Your astrological week ahead, with Psychic Bob
Leo (23 JUL-22 AUG)
On Saturday you return your sausage dog to the pet shop, because the sausages he makes taste revolting.
This week, you will mostly be eating curry and doing pills in South America. It’s surreal, like something from Salvador Dhal E.
Libra (23 SEP-23 OCT)
Why not watch an American ‘bromance’ film where the lead male character is a raucous free spirit until some woman tries to make him settle down, they both become unhappy and she finally allows him to be a toned-down version of himself? I’m sure there must be a film like that.
Scorpio (24 OCT-21 NOV)
No, I don’t think Limahl is a French shopping precinct, actually.

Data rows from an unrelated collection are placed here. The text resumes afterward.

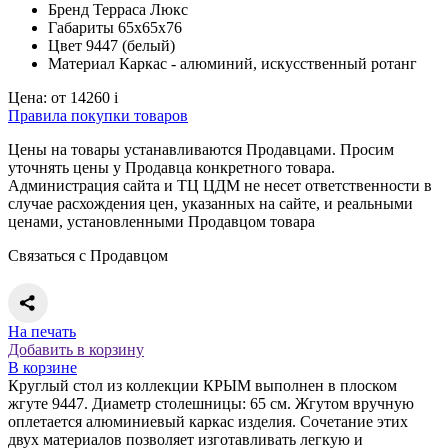
Бренд
Терраса Люкс
Габариты
65х65х76
Цвет
9447 (белый)
Материал
Каркас - алюминий, искусственный ротанг
Цена:
от 14260
i
Правила покупки товаров
Цены на товары устанавливаются Продавцами. Просим
уточнять цены у Продавца конкретного товара.
Администрация сайта и ТЦ ЦДМ не несет ответственности в
случае расхождения цен, указанных на сайте, и реальными
ценами, установленными Продавцом товара
Связаться с Продавцом
На печать
Добавить в корзину
В корзине
Круглый стол из коллекции КРЫМ выполнен в плоском
жгуте 9447. Диаметр столешницы: 65 см. Жгутом вручную
оплетается алюминиевый каркас изделия. Сочетание этих
двух материалов позволяет изготавливать легкую и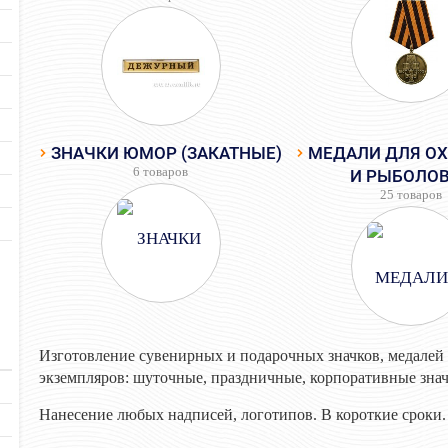
ЗНАЧКИ ЮМОР (ЗАКАТНЫЕ)
МЕДАЛИ ДЛЯ О
6 товаров
И РЫБОЛО
25 товаров
Изготовление сувенирных и подарочных значков, медалей 
экземпляров: шуточные, праздничные, корпоративные знач
Нанесение любых надписей, логотипов. В короткие сроки.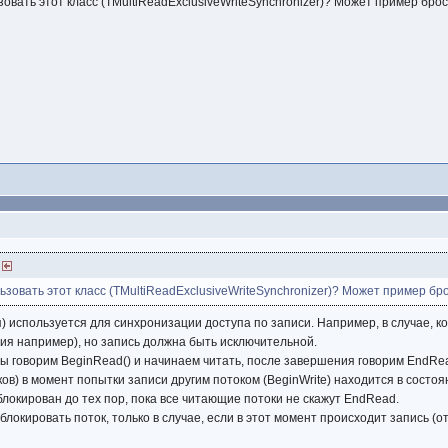
зовать этот класс (TMultiReadExclusiveWriteSynchronizer)? Может пример броси
)
ьзовать этот класс (TMultiReadExclusiveWriteSynchronizer)? Может пример бро
я) используется для синхронизации доступа по записи. Например, в случае, к
ия например), но запись должна быть исключительной.
мы говорим BeginRead() и начинаем читать, после завершения говорим EndRead
ков) в момент попытки записи другим потоком (BeginWrite) находится в состо
локирован до тех пор, пока все читающие потоки не скажут EndRead.
окировать поток, только в случае, если в этот момент происходит запись (от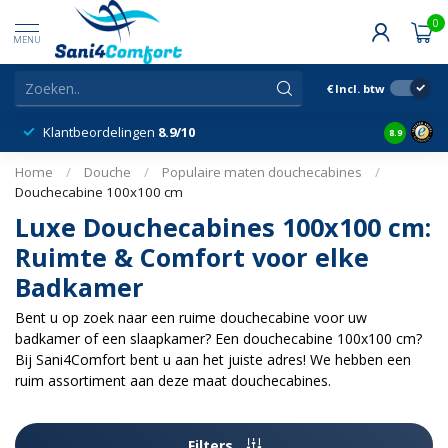
0
MENU
€
Incl. btw
Leveringen
Gratis v.a. 100
14 dagen
8.9
Home
/
Douche
/
Populaire maten douchecabines
/
Douchecabine 100x100 cm
Luxe Douchecabines 100x100 cm:
Ruimte & Comfort voor elke
Badkamer
Bent u op zoek naar een ruime douchecabine voor uw
badkamer of een slaapkamer? Een douchecabine 100x100 cm?
Bij Sani4Comfort bent u aan het juiste adres! We hebben een
ruim assortiment aan deze maat douchecabines.
Filters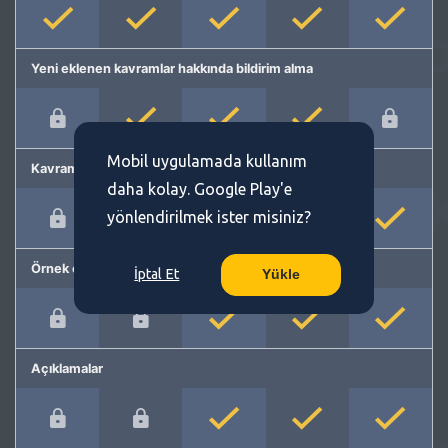
Yeni eklenen kavramlar hakkında bildirim alma
Mobil uygulamada kullanım
Kavram önerme
daha kolay. Google Play'e
yönlendirilmek ister misiniz?
Örnek cümleler
İptal Et
Yükle
Açıklamalar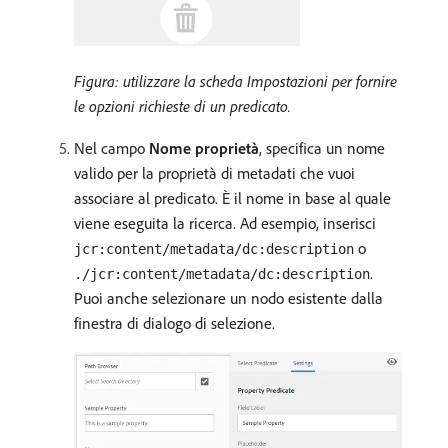
Figura: utilizzare la scheda Impostazioni per fornire
le opzioni richieste di un predicato.
Nel campo
Nome proprietà
, specifica un nome
valido per la proprietà di metadati che vuoi
associare al predicato. È il nome in base al quale
viene eseguita la ricerca. Ad esempio, inserisci
o
jcr:content/metadata/dc:description
.
./jcr:content/metadata/dc:description
Puoi anche selezionare un nodo esistente dalla
finestra di dialogo di selezione.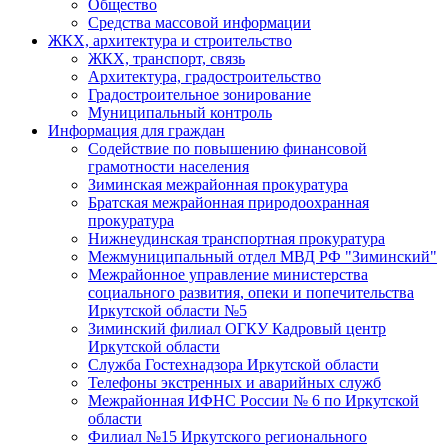
Общество
Средства массовой информации
ЖКХ, архитектура и строительство
ЖКХ, транспорт, связь
Архитектура, градостроительство
Градостроительное зонирование
Муниципальный контроль
Информация для граждан
Содействие по повышению финансовой
грамотности населения
Зиминская межрайонная прокуратура
Братская межрайонная природоохранная
прокуратура
Нижнеудинская транспортная прокуратура
Межмуниципальный отдел МВД РФ "Зиминский"
Межрайонное управление министерства
социального развития, опеки и попечительства
Иркутской области №5
Зиминский филиал ОГКУ Кадровый центр
Иркутской области
Служба Гостехнадзора Иркутской области
Телефоны экстренных и аварийных служб
Межрайонная ИФНС России № 6 по Иркутской
области
Филиал №15 Иркутского регионального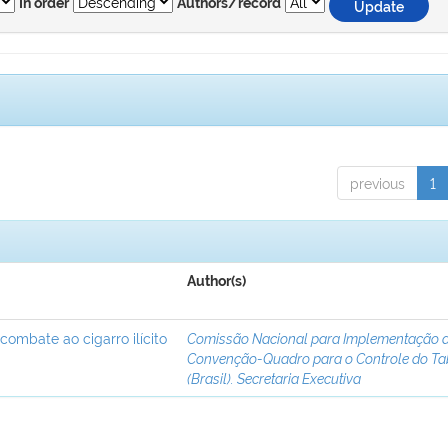
In order
Authors/record
previous
1
Author(s)
 combate ao cigarro ilícito
Comissão Nacional para Implementação 
Convenção-Quadro para o Controle do T
(Brasil). Secretaria Executiva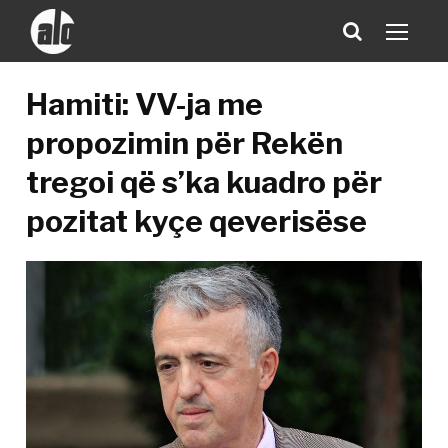
Hamiti: VV-ja me
propozimin për Rekën
tregoi që s’ka kuadro për
pozitat kyçe qeverisëse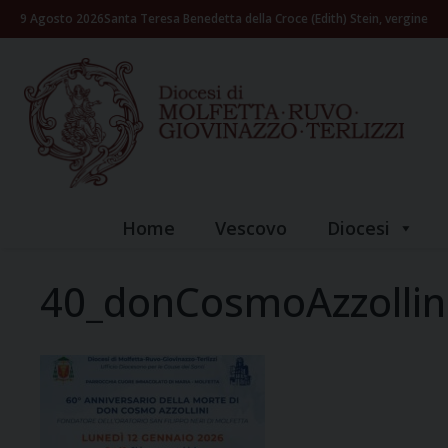
Skip
9 Agosto 2026
Santa Teresa Benedetta della Croce (Edith) Stein, vergine
to
content
Home
Vescovo
Diocesi
40_donCosmoAzzollin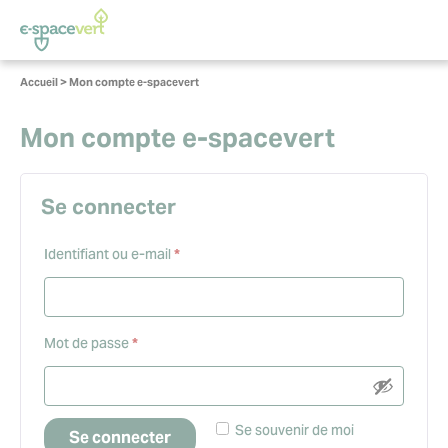
Panneau de gestion des cookies
Vous
Accueil
>
Mon compte e-spacevert
êtes
ici :
Mon compte e-spacevert
Se connecter
Obligatoire
Identifiant ou e-mail
*
Obligatoire
Mot de passe
*
Se souvenir de moi
Se connecter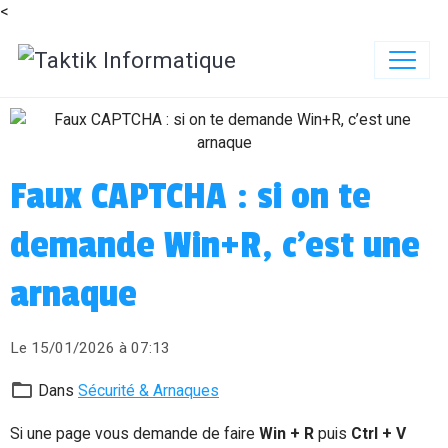
<
Faux CAPTCHA : si on te
demande Win+R, c’est une
arnaque
Le 15/01/2026
à 07:13
Dans
Sécurité & Arnaques
Si une page vous demande de faire
Win + R
puis
Ctrl + V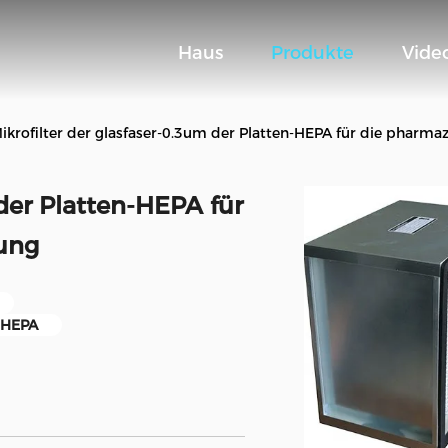
Haus
Produkte
Vide
ikrofilter der glasfaser-0.3um der Platten-HEPA für die pharma
 der Platten-HEPA für
tung
n-HEPA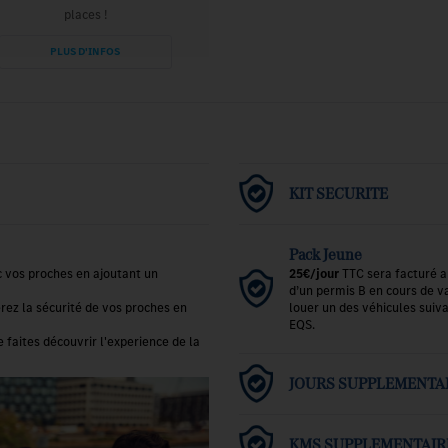
places !
PLUS D'INFOS
KIT SECURITE
Pack Jeune
 vos proches en ajoutant un
25€/jour
TTC
sera facturé a
d’un permis B en cours de va
rez la sécurité de vos proches en
louer un des véhicules suiv
EQS.
faites découvrir l'experience de la
JOURS SUPPLEMENTA
KMS SUPPLEMENTAIR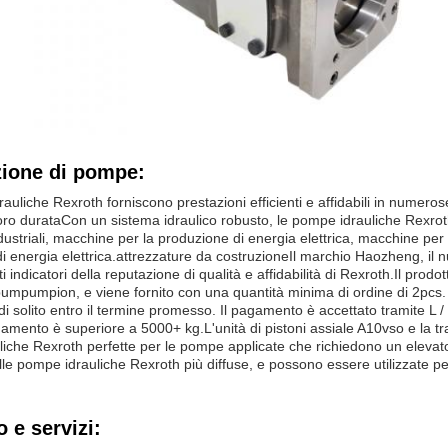
zione di pompe:
auliche Rexroth forniscono prestazioni efficienti e affidabili in numer
loro durataCon un sistema idraulico robusto, le pompe idrauliche Rexrot
ustriali, macchine per la produzione di energia elettrica, macchine per 
i energia elettrica.attrezzature da costruzioneIl marchio Haozheng, il
rti indicatori della reputazione di qualità e affidabilità di Rexroth.Il prod
pumpumpion, e viene fornito con una quantità minima di ordine di 2pcs. I 
i solito entro il termine promesso. Il pagamento è accettato tramite L / 
amento è superiore a 5000+ kg.L'unità di pistoni assiale A10vso e la t
iche Rexroth perfette per le pompe applicate che richiedono un elevato l
e pompe idrauliche Rexroth più diffuse, e possono essere utilizzate per va
 e servizi: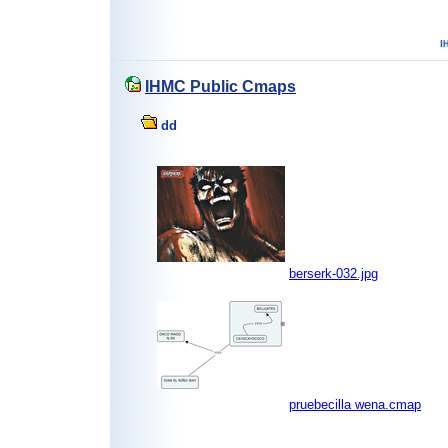
IHMC Public Cmaps
dd
berserk-032.jpg
pruebecilla wena.cmap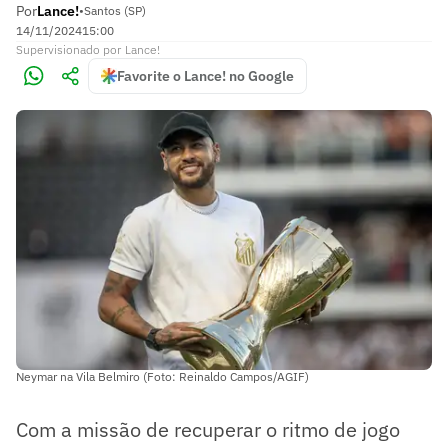
Por
Lance!
•
Santos (SP)
14/11/2024
15:00
Supervisionado
por
Lance!
Favorite o Lance! no Google
Neymar na Vila Belmiro (Foto: Reinaldo Campos/AGIF)
Com a missão de recuperar o ritmo de jogo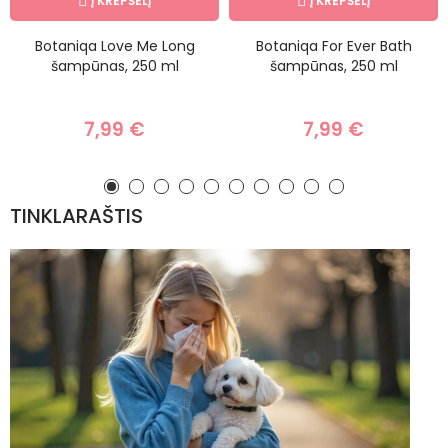
Į KREPŠELĮ
Į KREPŠELĮ
Botaniqa Love Me Long
Botaniqa For Ever Bath
šampūnas, 250 ml
šampūnas, 250 ml
7,99 €
7,99 €
TINKLARAŠTIS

Sagittarius (22 NOV-21 DEC)
You’ve been arguing about politics on the internet a lot recently. Why not do something slightly more dignified, like fighting in a public lavatory over a floating dog end.
Capricorn (22 DEC-19 JAN)
If I was warm, I think the first thing I’d take off would be my beret. She sounds like a wrong ‘un to me, Prince.
Aquarius (20 JAN-19 FEB)
You’ve spent years studying the least deadly of the martial arts – tofu.
Pisces (20 FEB-20 MAR)
You’ve always been proud of the fact that no matter what, you’re prepared to stand by your principles. It’s just a shame they’re so utterly ludicrous.
Aries (21 MAR-19 APR)
Time to kick the exercise regime into high gear. So sit up in bed when you eat your multipack of Quavers.
Taurus (20 APRIL – 20 MAY)
Tsk, you can never find a pen when you need one, can you? You’ll just have to find something else to masturbate with.
Gemini (21 MAY-20 JUN)
Your heart sinks when you see the policeman walking up your garden path. Because you’re married to him and he’s a dick.